8/19/20...that might not make a bad first blog
Updated: Aug 20, 2019
It is currently 10:00 pm on a Sunday night, Nashville time. I’m adding on that last detail because I’ve worked so hard for the past year of my life to be able to say things that let me reference Nashville as my home. Things like “so I was heading South on 440 and I swear that pothole was the size of my car!” or “oh great, its bridal party season” or “I chose ASCAP as my PRO”.
Now it's 10:02 pm. On a Sunday. In Nashville. Where I live, work, and create. Today was one of the last days that is all my own for a very long time, and I made sure to spend it with myself.
Everything was normal. The pot of coffee brewed at 8 am. The shower taken at 8:30. The very ordinary washed, dried, and folded laundry. Even the wrestling match in the living room between me and Piper-the-dog; like two girls who aren't having their worlds turned upside down.
I took Piper to the park and then the grocery store. I didn’t speak to anyone because nobody had a reason to speak to me. I spent my super normal ordinary day in complete silence, which is weird for someone who has so much to say that she’s making a career out of it.

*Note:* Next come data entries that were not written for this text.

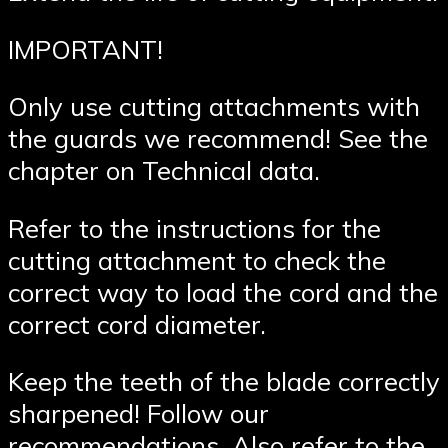
IMPORTANT!
Only use cutting attachments with
the guards we recommend! See the
chapter on Technical data.
Refer to the instructions for the
cutting attachment to check the
correct way to load the cord and the
correct cord diameter.
Keep the teeth of the blade correctly
sharpened! Follow our
recommendations. Also refer to the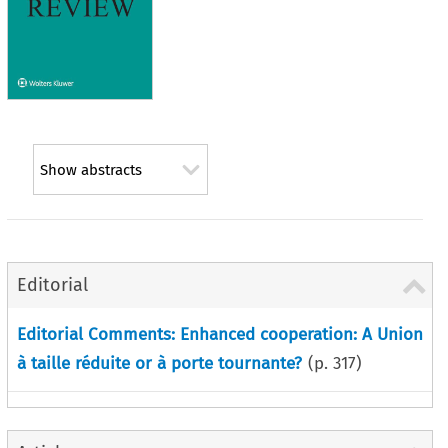
Show abstracts
Editorial
Editorial Comments: Enhanced cooperation: A Union
à taille réduite or à porte tournante?
(p.
317
)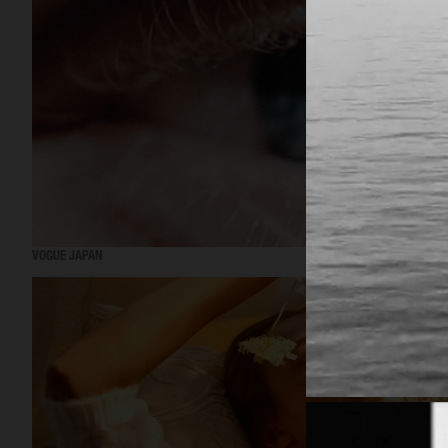
VOGUE JAPAN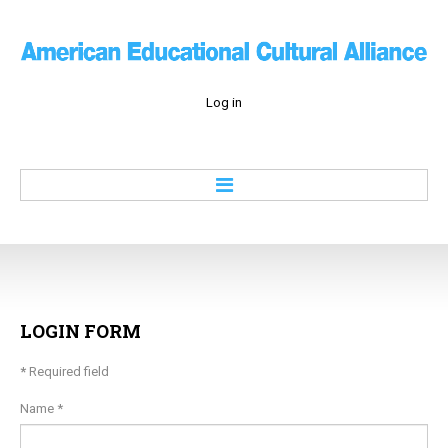
Log in
Home
About
Education
Culture
LOGIN
FORM
Economy
*
Required field
History
Contacts
Name
*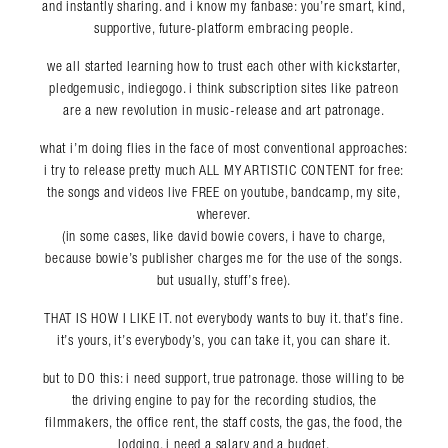
and instantly sharing. and i know my fanbase: you’re smart, kind,
supportive, future-platform embracing people.
we all started learning how to trust each other with kickstarter,
pledgemusic, indiegogo. i think subscription sites like patreon
are a new revolution in music-release and art patronage.
what i’m doing flies in the face of most conventional approaches:
i try to release pretty much ALL MY ARTISTIC CONTENT for free:
the songs and videos live FREE on youtube, bandcamp, my site,
wherever.
(in some cases, like david bowie covers, i have to charge,
because bowie’s publisher charges me for the use of the songs.
but usually, stuff’s free).
THAT IS HOW I LIKE IT. not everybody wants to buy it. that’s fine.
it’s yours, it’s everybody’s, you can take it, you can share it.
but to DO this: i need support, true patronage. those willing to be
the driving engine to pay for the recording studios, the
filmmakers, the office rent, the staff costs, the gas, the food, the
lodging. i need a salary and a budget.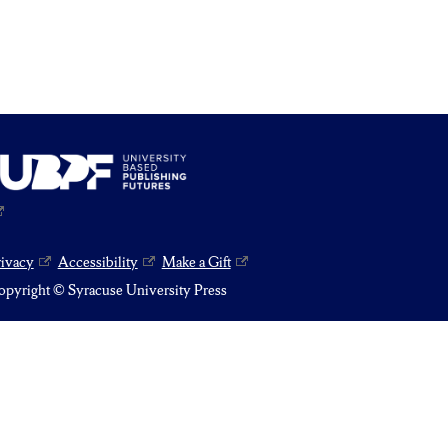
rivacy
Accessibility
Make a Gift
pyright © Syracuse University Press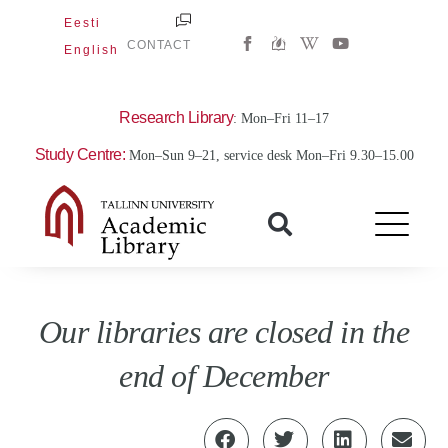
Skip
Eesti
W
Y
to
CONTACT
English
i
o
content
k
u
i
t
p
u
e
b
Research Library
: Mon–Fri 11–17
d
e
i
Study Centre:
Mon–Sun 9–21, service desk Mon–Fri 9.30–15.00
a
-
w
Our libraries are closed in the
end of December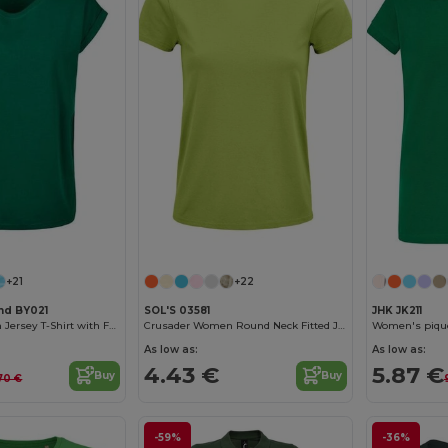
Customize it!
Customize it!
+21
+22
and BY021
SOL'S 03581
JHK JK211
Women's Cotton Jersey T-Shirt with Folded Sleeves
Crusader Women Round Neck Fitted Jersey T Shirt
Women's piqué
As low as:
As low as:
4.43 €
5.87 €
Buy
Buy
70 €
-59%
-36%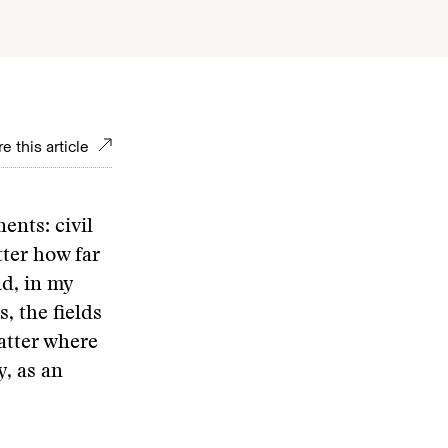
e this article
ents: civil
tter how far
nd, in my
, the fields
atter where
y, as an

I baked a pizza to share with Pipes because you know, "treat-yo-self". I skyped my childhood friends. When things start to get big and scary I think it’s important to remember who you really are, and who was there for you even when your words and voice kind of sucked.
Now it is exactly 10:11 pm. I find it ironic that the time is 10:11 and the next few weeks of my life are about to be one gigantic 12 on the 1 to 10 "Crazy Scale".
Between all of the excitement of upcoming not-normal days bouncing around in my head, there’s still an unoccupied compartment that likes for me to sit down and write words. Any words. Words with music. Words to be spoken. Words nobody will ever see. Or words like this, that after they’ve been put on paper make me think “that might not make a bad first blog”.
So this is a page of words that talks about where I am right now in life.
It’s currently 10:22 on a Sunday night in my apartment.
It’s the end of the normal days for who knows how long.
Someone in the future may or may not be reading this page of words that I’m typing into a Google Doc, but if they are I hope it’s because all of the upcoming not-normal days have paid off.